Total 1.200 perempuan dan anak perempuan dilaporkan hilang di Peru selama pandemi

Rep: Rizky Jaramaya/ Red: Nur Aini
Sejumlah perempuan memakai masker dan sarung tangan  menunngu antream untuk membeli makanan di pasar popular, Lima, Peru, Sabtu (4/4). Pemerintah membatasi pergerakan warga berdasarkan gender imbas dari penyebaran virus Corona. Hari Sabtu diperuntukan bagi perempuan yang bisa meninggalkan rumah untuk membeli kebutuhan barang pokok.
Foto: AP/Rodrigo Abd
Sejumlah perempuan memakai masker dan sarung tangan menunngu antream untuk membeli makanan di pasar popular, Lima, Peru, Sabtu (4/4). Pemerintah membatasi pergerakan warga berdasarkan gender imbas dari penyebaran virus Corona. Hari Sabtu diperuntukan bagi perempuan yang bisa meninggalkan rumah untuk membeli kebutuhan barang pokok.

REPUBLIKA.CO.ID, BOGOTA -- Lebih dari 900 perempuan dewasa dan anak perempuan hilang di Peru selama pemberlakuan lockdown.
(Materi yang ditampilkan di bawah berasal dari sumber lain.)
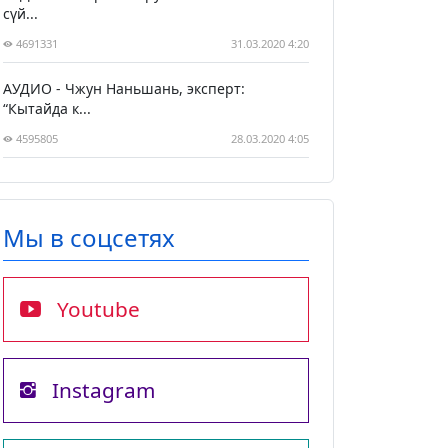
сүй...
4691331
31.03.2020 4:20
АУДИО - Чжун Наньшань, эксперт:
“Кытайда к...
4595805
28.03.2020 4:05
Мы в соцсетях
Youtube
Instagram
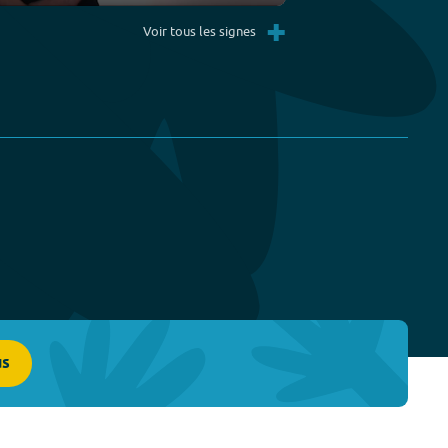
Settings
PIP
Enter
+
fullscreen
Voir tous les signes
us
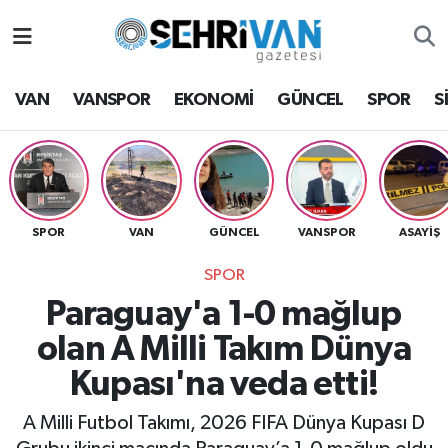
Van Nöbetçi Eczaneler
VAN
VANSPOR
EKONOMİ
GÜNCEL
SPOR
S
Van Hava Durumu
VAN Namaz Vakitleri
Van Trafik Yoğunluk Haritası
SPOR
VAN
GÜNCEL
VANSPOR
ASAYİŞ
SPOR
Süper Lig Puan Durumu ve Fikstür
Paraguay'a 1-0 mağlup
Tüm Manşetler
olan A Milli Takım Dünya
Kupası'na veda etti!
Son Dakika Haberleri
A Milli Futbol Takımı, 2026 FIFA Dünya Kupası D
Haber Arşivi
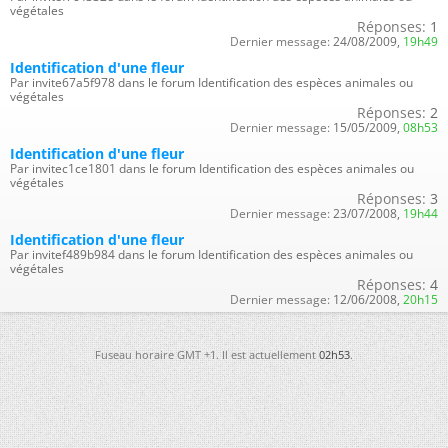
végétales
Réponses:
1
Dernier message:
24/08/2009,
19h49
Identification d'une fleur
Par invite67a5f978 dans le forum Identification des espèces animales ou
végétales
Réponses:
2
Dernier message:
15/05/2009,
08h53
Identification d'une fleur
Par invitec1ce1801 dans le forum Identification des espèces animales ou
végétales
Réponses:
3
Dernier message:
23/07/2008,
19h44
Identification d'une fleur
Par invitef489b984 dans le forum Identification des espèces animales ou
végétales
Réponses:
4
Dernier message:
12/06/2008,
20h15
Fuseau horaire GMT +1. Il est actuellement
02h53
.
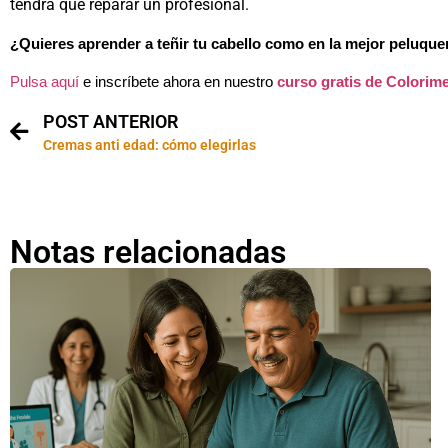
tendrá que reparar un profesional.
¿Quieres aprender a teñir tu cabello como en la mejor peluque
Pulsa aquí
e inscríbete ahora en nuestro
curso gratis de Colorimet
POST ANTERIOR
Cremas anti edad: cómo elegirlas
Notas relacionadas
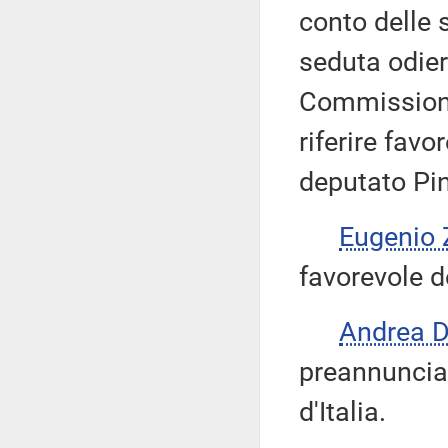
conto delle 
seduta odier
Commissione
riferire fav
deputato Pi
Eugenio 
favorevole d
Andrea 
preannuncia 
d'Italia.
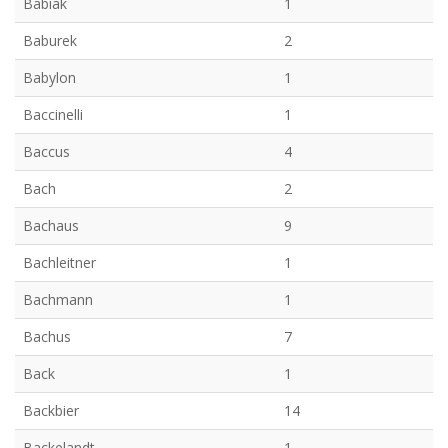
Babiak
1
Baburek
2
Babylon
1
Baccinelli
1
Baccus
4
Bach
2
Bachaus
9
Bachleitner
1
Bachmann
1
Bachus
7
Back
1
Backbier
14
Backelandt
1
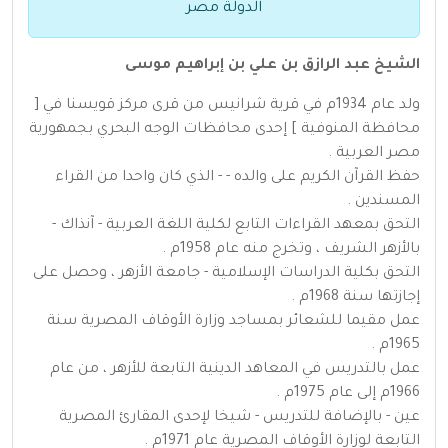
الدولة مصر
الشيخ عبد الرازق بن علي بن إبراهيم موسى
ولد عام 1934م في قرية شرانيس من قرى مركز قويسنا في [
محافظة المنوفية ] إحدى محافظات الوجه البحري بجمهورية
مصر العربية .
حفظ القرآن الكريم على والده - - الذي كان واحدا من القراء
المسندين .
التحق بمعهد القراءات التابع لكلية اللغة العربية - آنذاك -
بالأزهر الشريف ، وتخرج منه عام 1958م .
التحق بكلية الدراسات الإسلامية - جامعة الأزهر ، وحصل على
إجازتها سنة 1968م .
عمل مقيما للشعائر بمساجد وزارة الأوقاف المصرية سنة
1965م .
عمل بالتدريس في المعاهد الدينية التابعة للأزهر ، من عام
1966م إلى عام 1975م .
عين - بالإضافة للتدريس - شيخا لإحدى المقارئ المصرية
التابعة لوزارة الأوقاف المصرية عام 1971م .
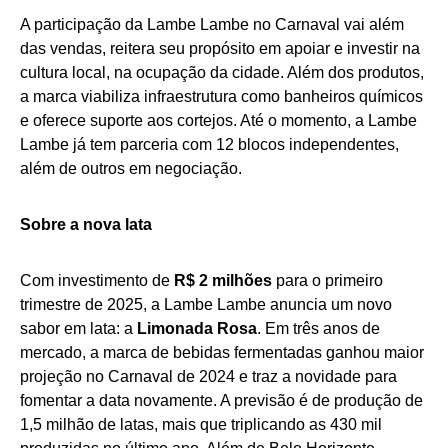
A participação da Lambe Lambe no Carnaval vai além
das vendas, reitera seu propósito em apoiar e investir na
cultura local, na ocupação da cidade. Além dos produtos,
a marca viabiliza infraestrutura como banheiros químicos
e oferece suporte aos cortejos. Até o momento, a Lambe
Lambe já tem parceria com 12 blocos independentes,
além de outros em negociação.
Sobre a nova lata
Com investimento de
R$ 2 milhões
para o primeiro
trimestre de 2025, a Lambe Lambe anuncia um novo
sabor em lata: a
Limonada Rosa
. Em três anos de
mercado, a marca de bebidas fermentadas ganhou maior
projeção no Carnaval de 2024 e traz a novidade para
fomentar a data novamente. A previsão é de produção de
1,5 milhão de latas, mais que triplicando as 430 mil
Pejabat tinggi hak perempuan pada Selasa (4/8) menyerukan pembentukan pendaftaran nasional orang hilang untuk menangani bertambahnya jumlah orang yang menghilang secara misterius.

Komisaris hak-hak perempuan Obmudsman Nasional, Isabel Ortiz mengatakan, sebanyak 915 orang yang terdiri atas 606 anak perempuan dan 309 perempuan dewasa dilaporkan hilang sejak dimulainya lockdown nasional pada 16 Maret hingga 30 Juni. Pembentukan pendaftaran nasional orang hilang akan digunakan untuk melacak mereka yang hilang. Mereka bisa saja ditemukan dalam keadaan hidup atau meninggal dunia. Selain itu, ada dugaan mereka adalah korban perdagangan seks dan kekerasan rumah tangga.

Baca Juga

"Angka-angka ini sangat mengkhawatirkan. Kami memiliki catatan jumlah anak perempuan dan wanita yang hilang, tapi kami tidak memiliki informasi terperinci tentang berapa banyak yang telah ditemukan," ujar Ortiz kepada Thomson Reuters Foundation.

Ortiz mengatakan, tanpa data yang lengkap sering kali tidak diketahui apakah mereka yang menghilang telah ditemukan dalam keadaan hidup atau telah meninggal dunia. Mereka yang menghilang bisa saja menjadi korban kejahatan dengan kekerasan. Bahkan dalam beberapa kasus, pelaku kejahatan melaporkan seorang perempuan yang hilang.

Ortiz mengatakan, daftar orang hilang nasional akan memungkinkan referensi silang informasi dengan kejahatan lain terhadap wanita. Daftar tersebut juga berguna untuk membantu menemukan orang hilang dan mengidentifikasi tersangka pelaku kejahatan.

"Kita perlu memiliki daftar yang tepat, yang akan memungkinkan kita menghubungkan hilangnya perempuan dengan kejahatan lain seperti perdagangan manusia dan kekerasan seksual," kata Ortiz.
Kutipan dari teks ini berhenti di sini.